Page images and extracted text
▼▼▼
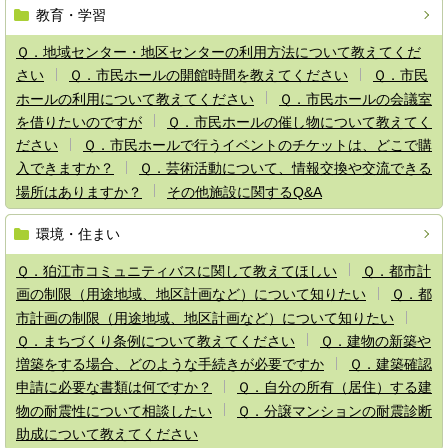
教育・学習
Ｑ．地域センター・地区センターの利用方法について教えてくだ
さい
Ｑ．市民ホールの開館時間を教えてください
Ｑ．市民
ホールの利用について教えてください
Ｑ．市民ホールの会議室
を借りたいのですが
Ｑ．市民ホールの催し物について教えてく
ださい
Ｑ．市民ホールで行うイベントのチケットは、どこで購
入できますか？
Ｑ．芸術活動について、情報交換や交流できる
場所はありますか？
その他施設に関するQ&A
環境・住まい
Ｑ．狛江市コミュニティバスに関して教えてほしい
Ｑ．都市計
画の制限（用途地域、地区計画など）について知りたい
Ｑ．都
市計画の制限（用途地域、地区計画など）について知りたい
Ｑ．まちづくり条例について教えてください
Ｑ．建物の新築や
増築をする場合、どのような手続きが必要ですか
Ｑ．建築確認
申請に必要な書類は何ですか？
Ｑ．自分の所有（居住）する建
物の耐震性について相談したい
Ｑ．分譲マンションの耐震診断
助成について教えてください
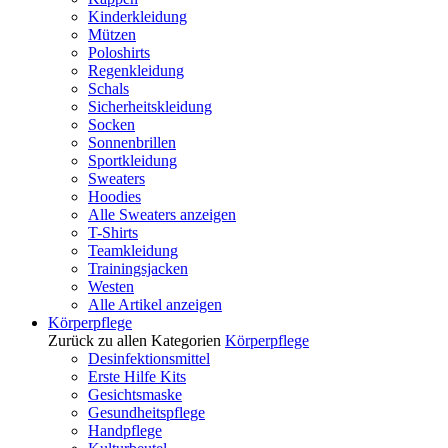
Kinderkleidung
Mützen
Poloshirts
Regenkleidung
Schals
Sicherheitskleidung
Socken
Sonnenbrillen
Sportkleidung
Sweaters
Hoodies
Alle Sweaters anzeigen
T-Shirts
Teamkleidung
Trainingsjacken
Westen
Alle Artikel anzeigen
Körperpflege
Zurück zu allen Kategorien
Körperpflege
Desinfektionsmittel
Erste Hilfe Kits
Gesichtsmaske
Gesundheitspflege
Handpflege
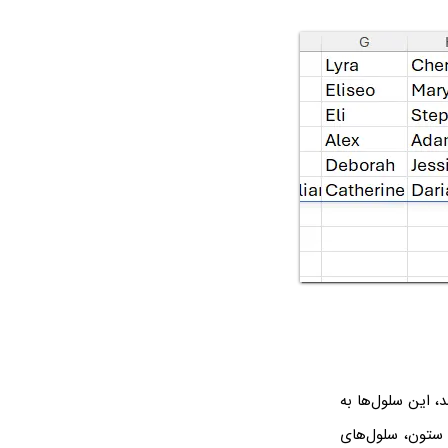
، این سلول‌ها به
 ستون، سلول‌های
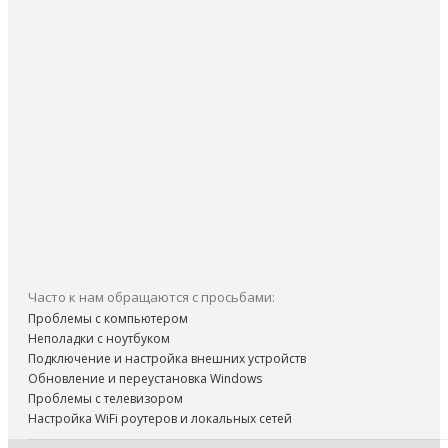
Часто к нам обращаются с просьбами:
Проблемы с компьютером
Неполадки с ноутбуком
Подключение и настройка внешних устройств
Обновление и переустановка Windows
Проблемы с телевизором
Настройка WiFi роутеров и локальных сетей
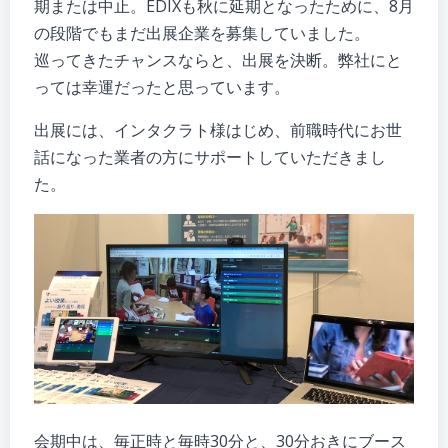
期または中止。EDIXも秋に延期となったために、8月
の段階でもまだ出展企業を募集していました。
巡ってきたチャンスならと、出展を決断。弊社にと
っては幸運だったと思っています。
出展には、インタクラト様はじめ、前職時代にお世
話になった業者の方にサポートしていただきまし
た。
会期中は、毎正時と毎時30分と、30分おきにブース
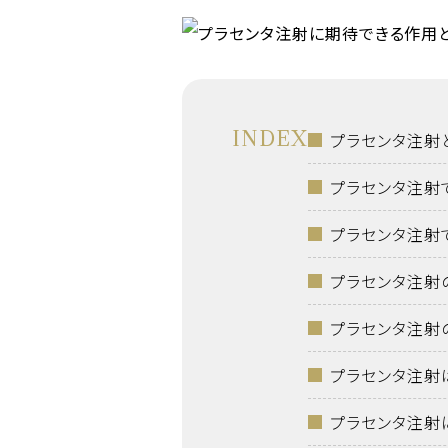
INDEX
プラセンタ注射
プラセンタ注射
プラセンタ注射
プラセンタ注射
プラセンタ注射
プラセンタ注射
プラセンタ注射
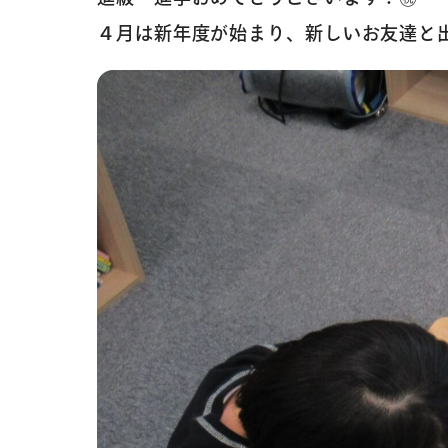
４月は新年度が始まり、新しいお友達と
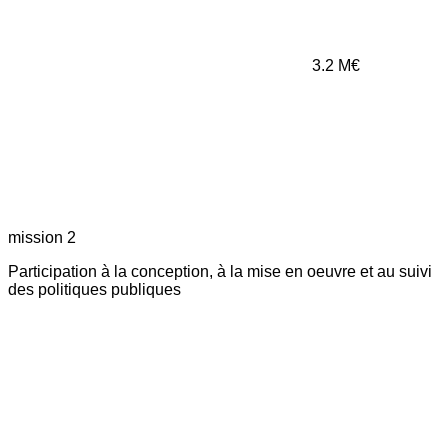
3.2
M€
mission 2
Participation à la conception, à la mise en oeuvre et au suivi
des politiques publiques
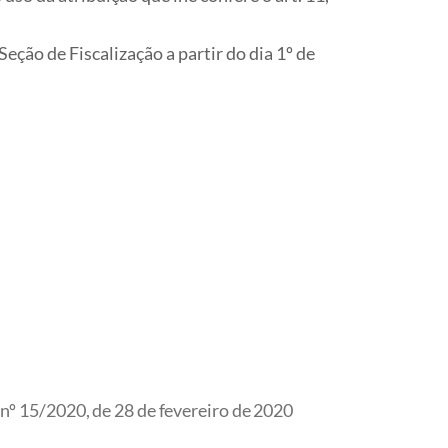
ão de Fiscalização a partir do dia 1º de
 15/2020, de 28 de fevereiro de 2020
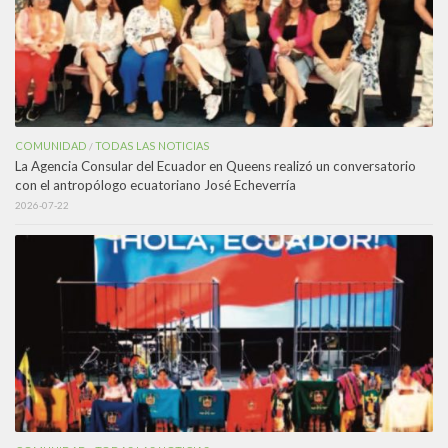
COMUNIDAD
TODAS LAS NOTICIAS
/
La Agencia Consular del Ecuador en Queens realizó un conversatorio
con el antropólogo ecuatoriano José Echeverría
2026-07-22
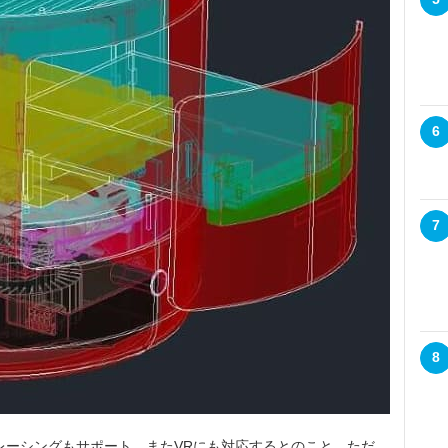
6
7
8
トレーシングもサポート。またVRにも対応するとのこと。ただ、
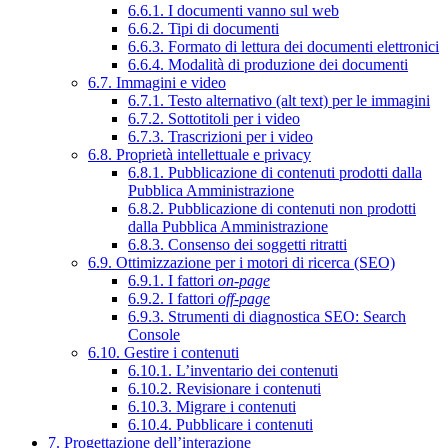
6.6.1. I documenti vanno sul web
6.6.2. Tipi di documenti
6.6.3. Formato di lettura dei documenti elettronici
6.6.4. Modalità di produzione dei documenti
6.7. Immagini e video
6.7.1. Testo alternativo (alt text) per le immagini
6.7.2. Sottotitoli per i video
6.7.3. Trascrizioni per i video
6.8. Proprietà intellettuale e privacy
6.8.1. Pubblicazione di contenuti prodotti dalla
Pubblica Amministrazione
6.8.2. Pubblicazione di contenuti non prodotti
dalla Pubblica Amministrazione
6.8.3. Consenso dei soggetti ritratti
6.9. Ottimizzazione per i motori di ricerca (SEO)
6.9.1. I fattori
on-page
6.9.2. I fattori
off-page
6.9.3. Strumenti di diagnostica SEO: Search
Console
6.10. Gestire i contenuti
6.10.1. L’inventario dei contenuti
6.10.2. Revisionare i contenuti
6.10.3. Migrare i contenuti
6.10.4. Pubblicare i contenuti
7. Progettazione dell’interazione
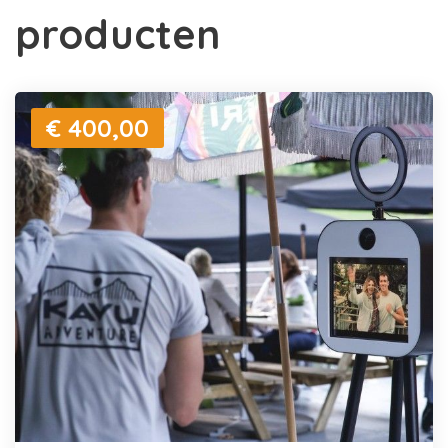
producten
€ 400,00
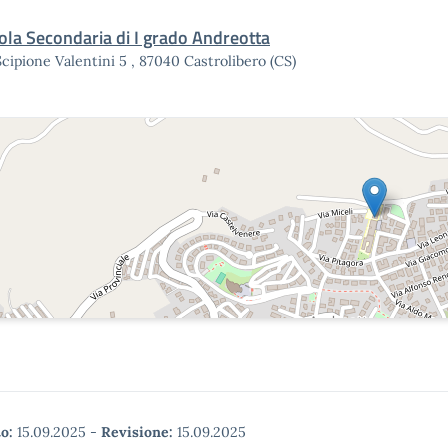
ola Secondaria di I grado Andreotta
Scipione Valentini 5 , 87040 Castrolibero (CS)
o:
15.09.2025
-
Revisione:
15.09.2025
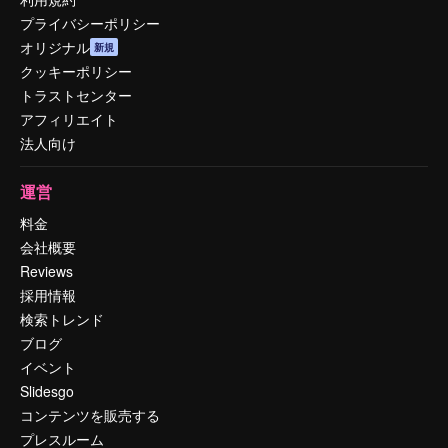
プライバシーポリシー
オリジナル
新規
クッキーポリシー
トラストセンター
アフィリエイト
法人向け
運営
料金
会社概要
Reviews
採用情報
検索トレンド
ブログ
イベント
Slidesgo
コンテンツを販売する
プレスルーム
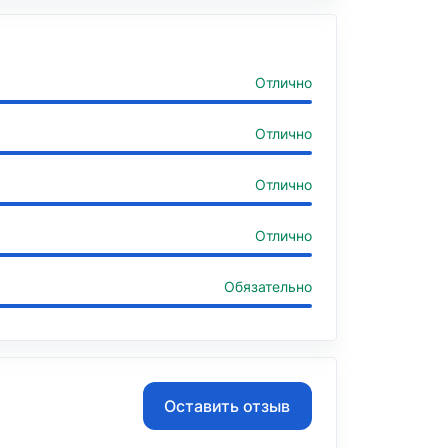
Отлично
Отлично
Отлично
Отлично
Обязательно
Оставить отзыв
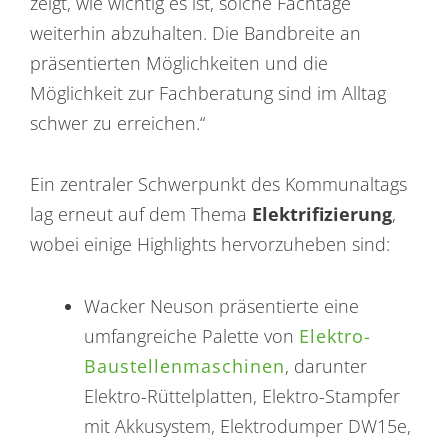
zeigt, wie wichtig es ist, solche Fachtage
weiterhin abzuhalten. Die Bandbreite an
präsentierten Möglichkeiten und die
Möglichkeit zur Fachberatung sind im Alltag
schwer zu erreichen.“
Ein zentraler Schwerpunkt des Kommunaltags
lag erneut auf dem Thema
Elektrifizierung
,
wobei einige Highlights hervorzuheben sind:
Wacker Neuson präsentierte eine
umfangreiche Palette von
Elektro-
Baustellenmaschinen
, darunter
Elektro-Rüttelplatten, Elektro-Stampfer
mit Akkusystem, Elektrodumper DW15e,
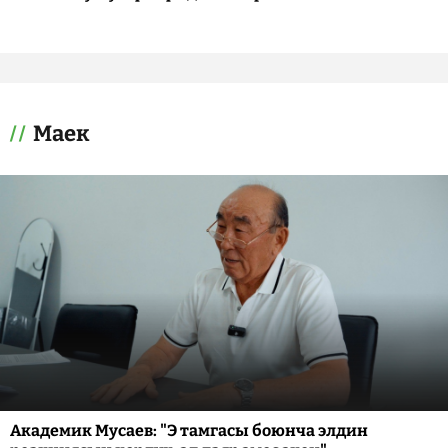
Маек
Академик Мусаев: "Э тамгасы боюнча элдин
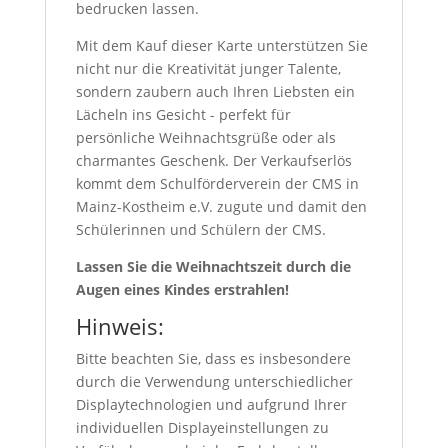
bedrucken lassen.
Mit dem Kauf dieser Karte unterstützen Sie
nicht nur die Kreativität junger Talente,
sondern zaubern auch Ihren Liebsten ein
Lächeln ins Gesicht - perfekt für
persönliche Weihnachtsgrüße oder als
charmantes Geschenk. Der Verkaufserlös
kommt dem Schulförderverein der CMS in
Mainz-Kostheim e.V. zugute und damit den
Schülerinnen und Schülern der CMS.
Lassen Sie die Weihnachtszeit durch die
Augen eines Kindes erstrahlen!
Hinweis:
Bitte beachten Sie, dass es insbesondere
durch die Verwendung unterschiedlicher
Displaytechnologien und aufgrund Ihrer
individuellen Displayeinstellungen zu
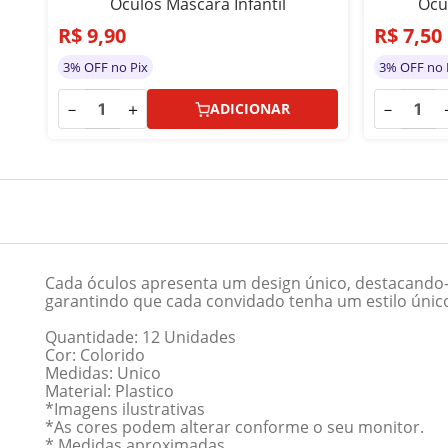
Òculos Mascara Infantil
Ocu
R$
9
,
90
R$
7
,
50
3% OFF no Pix
3% OFF no 
－
＋
－
ADICIONAR
Cada óculos apresenta um design único, destacando-
garantindo que cada convidado tenha um estilo único
Quantidade: 12 Unidades
Cor: Colorido
Medidas: Unico
Material: Plastico
*Imagens ilustrativas
*As cores podem alterar conforme o seu monitor.
* Medidas aproximadas.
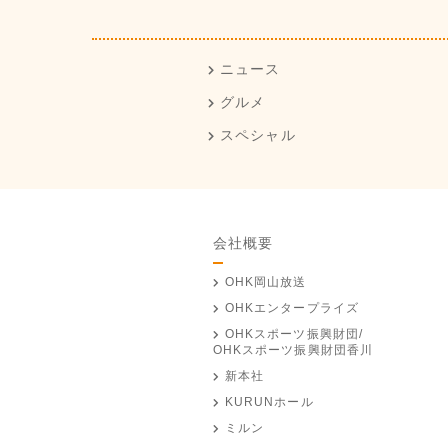
ニュース
グルメ
スペシャル
会社概要
OHK岡山放送
OHKエンタープライズ
OHKスポーツ振興財団/
OHKスポーツ振興財団香川
新本社
KURUNホール
ミルン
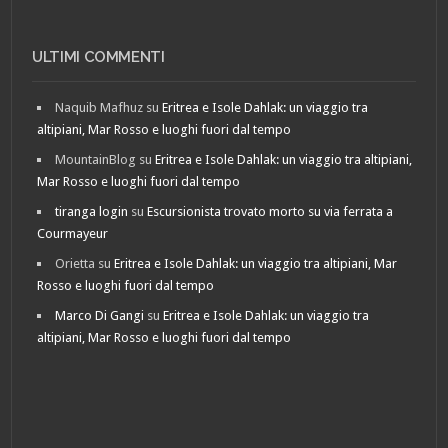
ULTIMI COMMENTI
Naquib Mafhuz
su
Eritrea e Isole Dahlak: un viaggio tra
altipiani, Mar Rosso e luoghi fuori dal tempo
MountainBlog
su
Eritrea e Isole Dahlak: un viaggio tra altipiani,
Mar Rosso e luoghi fuori dal tempo
tiranga login
su
Escursionista trovato morto su via ferrata a
Courmayeur
Orietta
su
Eritrea e Isole Dahlak: un viaggio tra altipiani, Mar
Rosso e luoghi fuori dal tempo
Marco Di Gangi
su
Eritrea e Isole Dahlak: un viaggio tra
altipiani, Mar Rosso e luoghi fuori dal tempo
▲▲▲
- The problem
Go over the records above and tally the lines with the word "dalla" in them. Give the number alone.

- Final answer
2